[[ RECORD EXTRACTS, beginning ]]

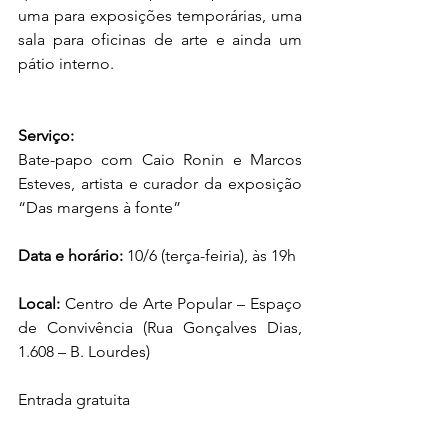
uma para exposições temporárias, uma 
sala para oficinas de arte e ainda um 
pátio interno.
Serviço:
Bate-papo com Caio Ronin e Marcos 
Esteves, artista e curador da exposição 
“Das margens à fonte”
Data e horário:
 10/6 (terça-feiria), às 19h
Local:
 Centro de Arte Popular – Espaço 
de Convivência (Rua Gonçalves Dias, 
1.608 – B. Lourdes)
Entrada gratuita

[[ RECORD EXTRACTS, end ]]

## ASSIGNED TASK
Output every record verbatim, excluding any picture it contains.

## SOLUTION FOR THIS PROBLEM
uma para exposições temporárias, uma 
sala para oficinas de arte e ainda um 
pátio interno.
Serviço:
Bate-papo com Caio Ronin e Marcos 
Esteves, artista e curador da exposição 
“Das margens à fonte”
Data e horário:
 10/6 (terça-feiria), às 19h
Local:
 Centro de Arte Popular – Espaço 
de Convivência (Rua Gonçalves Dias, 
1.608 – B. Lourdes)
Entrada gratuita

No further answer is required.